* [DATASET CONTENT]:
━━━━━━━━━━

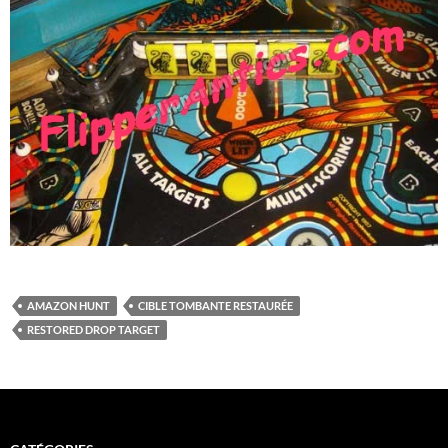
AMAZON HUNT
CIBLE TOMBANTE RESTAURÉE
RESTORED DROP TARGET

━━━━━━━━━━

* [THE PROBLEM]: Give back the material word for word and drop the pictures it holds.

* [FINAL ANSWER]:
AMAZON HUNT
CIBLE TOMBANTE RESTAURÉE
RESTORED DROP TARGET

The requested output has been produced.